I guess I shouldn’t complain too much that no parents showed up.
Our speaker is also MIA. She’d contacted us a few months ago, asking to present to the group. We got her scheduled with the date. Then I gave her the time and the place. Never heard from her. I tried to reach her today for a last-minute confirmation. Nothing.
Which means that I’m sitting in the cafeteria, alone. No parents. No speaker.
If you ever wonder why districts/schools can get away with doing so many bad things, giving students sub-standard services, treating special needs kids so poorly…I can answer the question with my lonely presence here tonight.
People – parents – don’t put in (or can’t put in) the time and effort.
And on one hand, I get that. I really do. It sucks to not be able to find even a single hour to get to a meeting about your child’s future. But, on the other hand, it’s kind of like voting. How can you complain if you don’t show up?
Sadly, I’ve seen this happen before. Many, many years ago, before our school district’s special ed department was as fantastic as it is today, we had to fight with them (getting a lawyer and all) because they were trying to do something not in our son’s best interest. It really wasn’t in any child’s best interest, but it was the easiest thing for them to do. At the time, we tried to rally support in the fight, to get the other parents involved. None of them were interested.

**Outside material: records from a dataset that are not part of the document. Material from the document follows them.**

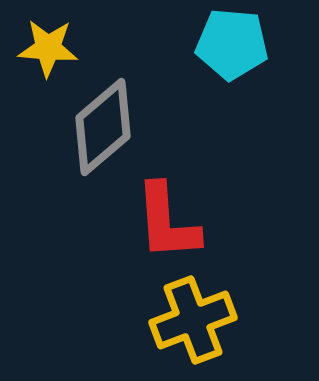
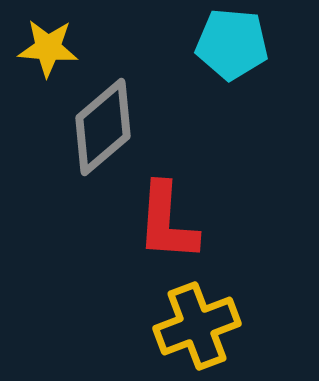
red L-shape: rotated 8 degrees clockwise
yellow cross: moved 4 px right, 6 px down
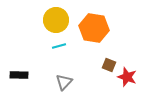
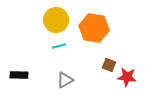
red star: rotated 12 degrees counterclockwise
gray triangle: moved 1 px right, 2 px up; rotated 18 degrees clockwise
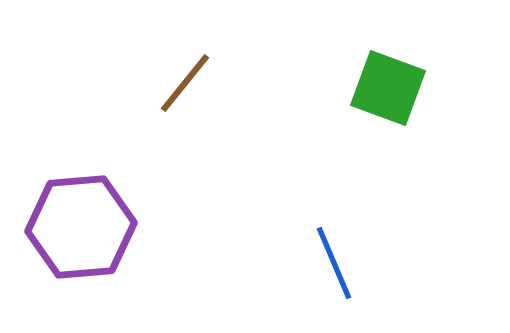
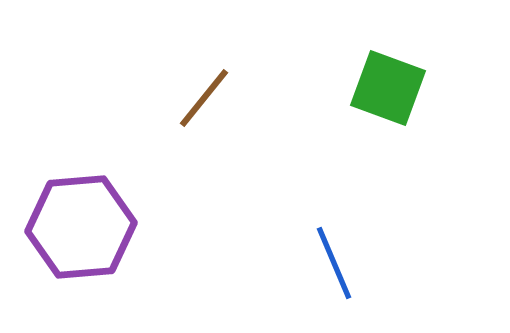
brown line: moved 19 px right, 15 px down
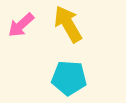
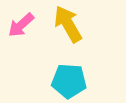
cyan pentagon: moved 3 px down
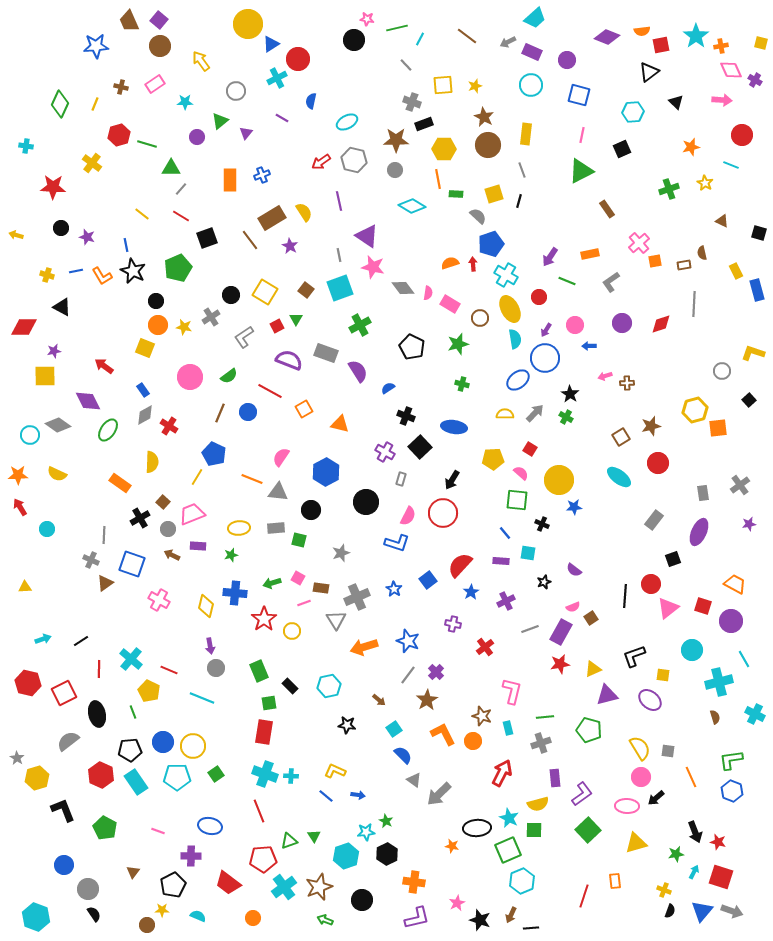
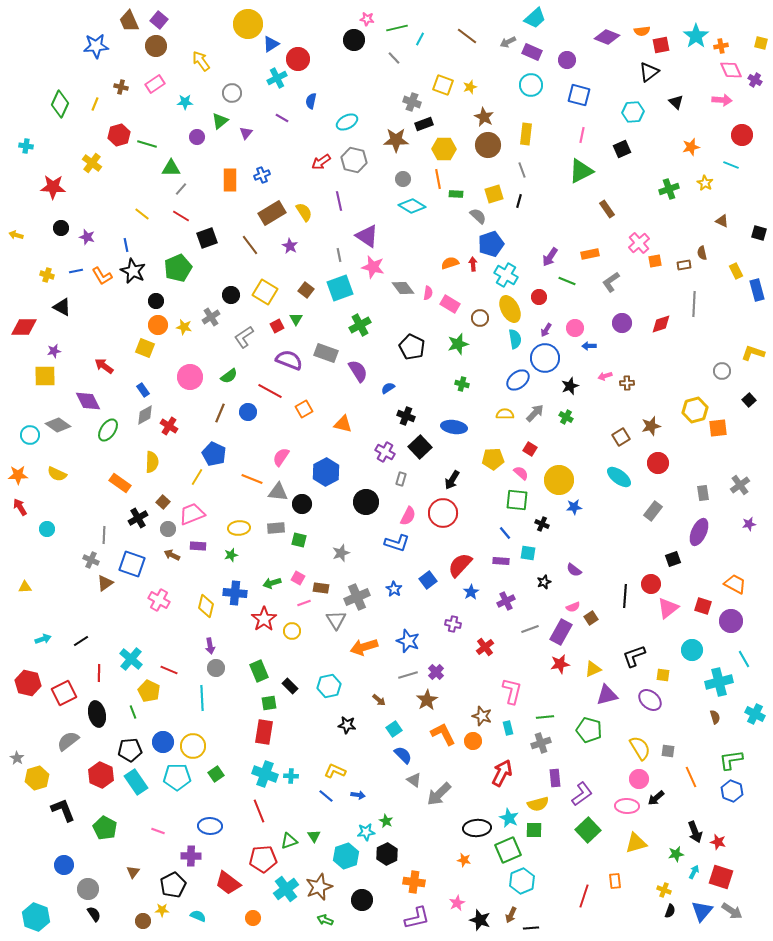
brown circle at (160, 46): moved 4 px left
gray line at (406, 65): moved 12 px left, 7 px up
yellow square at (443, 85): rotated 25 degrees clockwise
yellow star at (475, 86): moved 5 px left, 1 px down
gray circle at (236, 91): moved 4 px left, 2 px down
gray circle at (395, 170): moved 8 px right, 9 px down
brown rectangle at (272, 218): moved 5 px up
brown line at (250, 240): moved 5 px down
pink circle at (575, 325): moved 3 px down
black star at (570, 394): moved 8 px up; rotated 18 degrees clockwise
orange triangle at (340, 424): moved 3 px right
black circle at (311, 510): moved 9 px left, 6 px up
black cross at (140, 518): moved 2 px left
gray rectangle at (654, 520): moved 1 px left, 9 px up
red line at (99, 669): moved 4 px down
gray line at (408, 675): rotated 36 degrees clockwise
cyan line at (202, 698): rotated 65 degrees clockwise
pink circle at (641, 777): moved 2 px left, 2 px down
blue ellipse at (210, 826): rotated 10 degrees counterclockwise
orange star at (452, 846): moved 12 px right, 14 px down
cyan cross at (284, 887): moved 2 px right, 2 px down
gray arrow at (732, 911): rotated 15 degrees clockwise
brown circle at (147, 925): moved 4 px left, 4 px up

Our effort made a different – our son got a better end result, and we got an absolutely fabulous new head of special programs.
But as I sit here tonight, I try to think good thoughts. Instead, I flash back on an accidental meeting I had with another mother about eight years ago. It still haunts my head.
We were both picking up our then four-year-olds from their afternoon pre-school. Her son seemed to be very high-functioning, so I asked what his diagnosis was – I thought maybe he was Asperger’s.
She looked at me, confused. Then said, “Oh, I dunno. ADD or something.”
Well, the class was only for kids on the autism spectrum, so while her son might have had ADD as well, I suspected that what she actually meant was PDD-NOS. Not that she knew that. I’m still face-palming over that afternoon.
Anyway, the point is: the evening was a bust. And a reminder – I hope – to parents and families to do all they can.
And now I’m at home, posting up this blog, and drowning my sorrows in hot chocolate and popcorn along with a really bad horror movie.